Notes on Reconstruction (1865-1877)
Reconstruction, 1865−1877
- Period focusing on reintegration of the South and protection of newly freed people
- Key debates: who leads Reconstruction, how rights are guaranteed, and when to end federal involvement
Problems in the United States after the Civil War
- Millions of freed slaves needing housing, food, clothing, and employment
- Financial institutions closed; banks collapsed
- CSA currency worthless
- Infrastructure and economic assets destroyed (RRs, bridges, plantations, crops)

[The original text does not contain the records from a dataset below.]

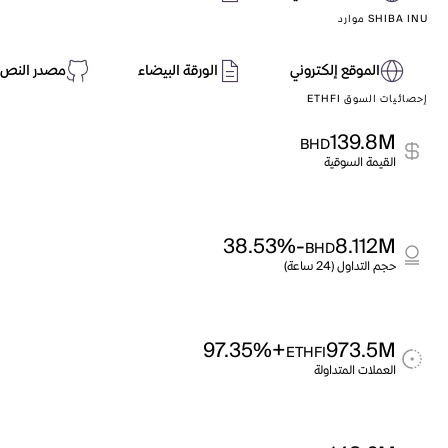
SHIBA INU موارد
الموقع إلكتروني
الورقة البيضاء
مصدر النص 
إحصائيات السوق ETHFI
139.8M
BHD
القيمة السوقية
-38.53%
8.112M
BHD
حجم التداول (24 ساعة)
+97.35%
973.5M
ETHFI
العملات المتداولة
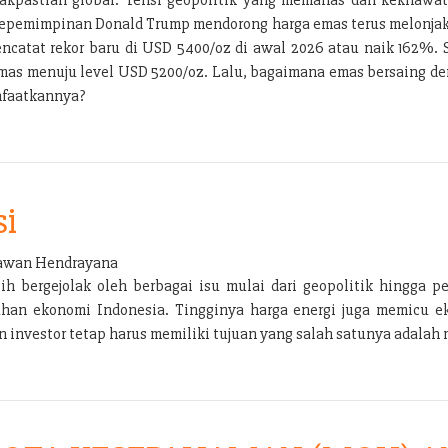
ra kepemimpinan Donald Trump mendorong harga emas terus melonja
encatat rekor baru di USD 5400/oz di awal 2026 atau naik 162%
emas menuju level USD 5200/oz. Lalu, bagaimana emas bersaing den
nfaatkannya?
si
wan Hendrayana
bergejolak oleh berbagai isu mulai dari geopolitik hingga per
han ekonomi Indonesia. Tingginya harga energi juga memicu e
nvestor tetap harus memiliki tujuan yang salah satunya adalah m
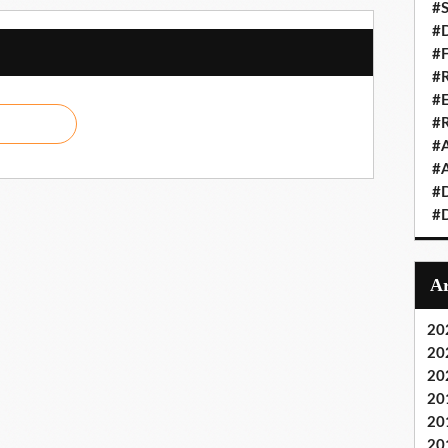
#S
#D
#
#R
#E
#
#A
#A
#D
#D
20
20
20
20
20
20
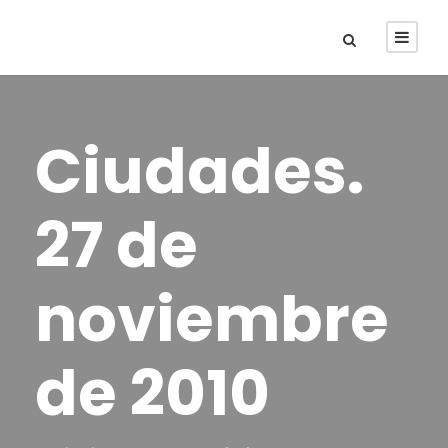
Ciudades.
27 de
noviembre
de 2010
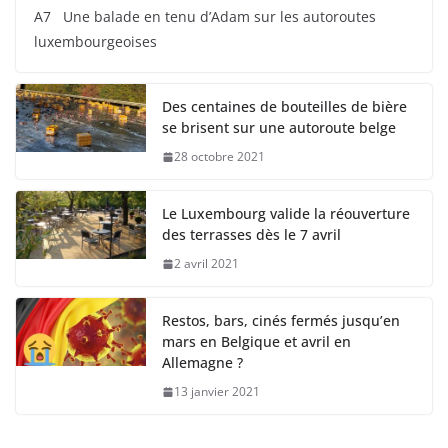
A7 Une balade en tenu d’Adam sur les autoroutes
luxembourgeoises
Des centaines de bouteilles de bière
se brisent sur une autoroute belge
28 octobre 2021
Le Luxembourg valide la réouverture
des terrasses dès le 7 avril
2 avril 2021
Restos, bars, cinés fermés jusqu’en
mars en Belgique et avril en
Allemagne ?
13 janvier 2021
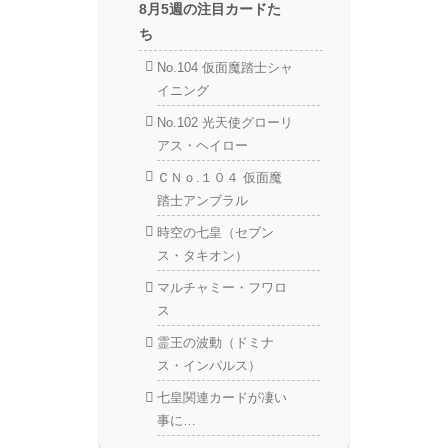
8月5週の注目カードた
ち
No.104 仮面魔踏士シャ
イニング
No.102 光天使グローリ
アス・ヘイロー
ＣＮｏ.１０４ 仮面魔
踏士アンブラル
時空の七皇（セブン
ス・タキオン）
マルチャミー・フワロ
ス
霊王の波動（ドミナ
ス・インパルス）
七皇関連カードが凄い
事に…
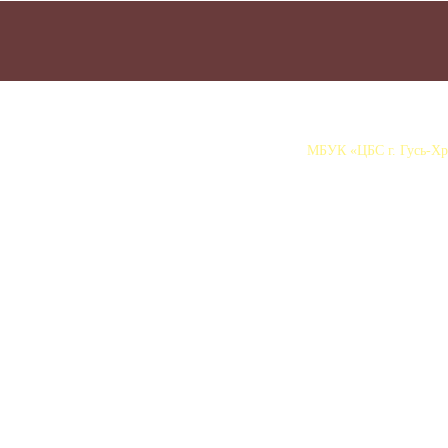
МБУК «ЦБС г. Гусь-Хру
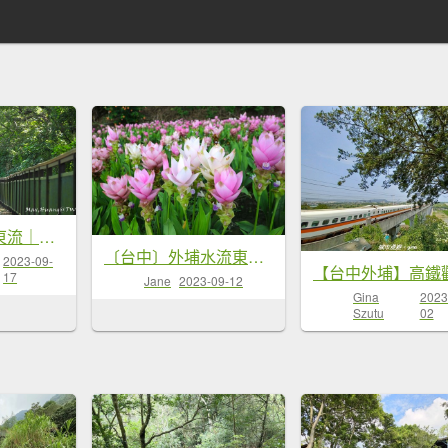
《台中》水向東流｜外埔水流東桐花步道20230916
〔台中〕外埔水流東桐花步道，薑荷花農場
2023-09-
17
Jane
2023-09-12
Gina
2023
Szutu
02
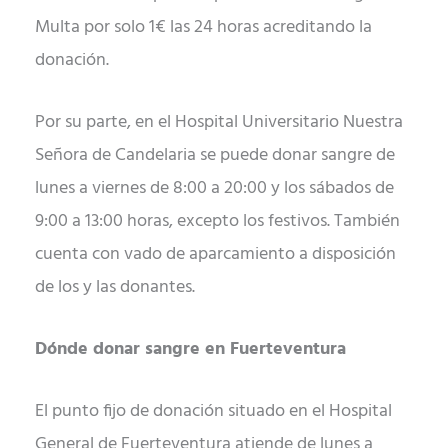
Multa por solo 1€ las 24 horas acreditando la
donación.
Por su parte, en el Hospital Universitario Nuestra
Señora de Candelaria se puede donar sangre de
lunes a viernes de 8:00 a 20:00 y los sábados de
9:00 a 13:00 horas, excepto los festivos. También
cuenta con vado de aparcamiento a disposición
de los y las donantes.
Dónde donar sangre en Fuerteventura
El punto fijo de donación situado en el Hospital
General de Fuerteventura atiende de lunes a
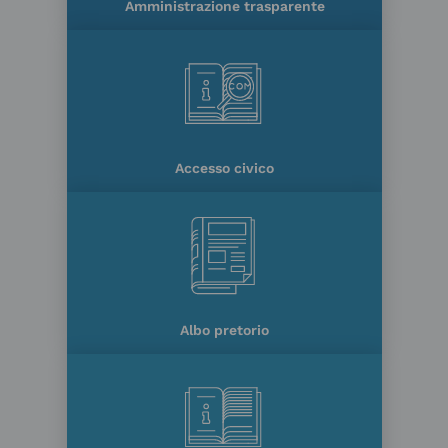
Amministrazione trasparente
Accesso civico
Albo pretorio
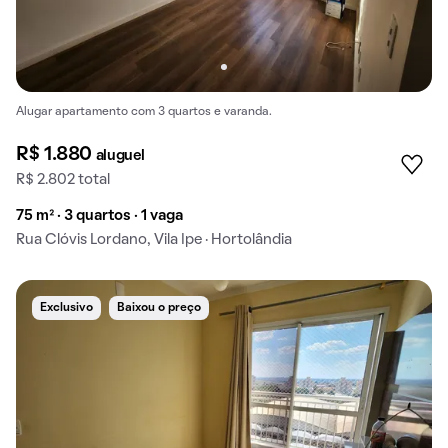
Alugar apartamento com 3 quartos e varanda.
R$ 1.880
aluguel
R$ 2.802 total
75 m² · 3 quartos · 1 vaga
Rua Clóvis Lordano, Vila Ipe · Hortolândia
Exclusivo
Baixou o preço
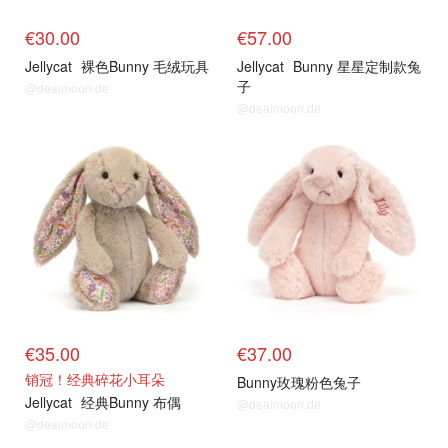
€30.00
€57.00
Jellycat
裸色Bunny 毛绒玩具
Jellycat
Bunny 星星定制款兔
子
@dealmoon.de
@dealmoon.de
€35.00
€37.00
销冠！经典碎花小耳朵
Bunny玫瑰粉色兔子
Jellycat
经典Bunny 布偶
@dealmoon.de
@dealmoon.de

Political Spectrum of Reconstruction
- Radicals: federal supremacy, strong Black civil rights, military occupation
- Moderates: mix of federal action with states’ rights considerations
- Unionists, Redeemers, KKK: push for local control, white supremacy, resistance to federal power
- Core tensions: balance between federal protection of rights and restoration of local governance
Phases of Reconstruction
- 3 phases: Presidential Reconstruction, Radical Reconstruction, The Undoing of Reconstruction
Presidential Reconstruction
- Presidential Initiatives: lenient terms to reintegrate Southern states
- Acting on Freedom: attempt to define rights for the newly freed while restoring states
- Congress vs. President: power struggle over Reconstruction policy
Lincoln’s Plan for Rebuilding the Nation
- Swift reunification; oppose harsh penalties on citizens
- Prefer leniency to facilitate rapid readmission
Lincoln’s Initiatives (before Union victory)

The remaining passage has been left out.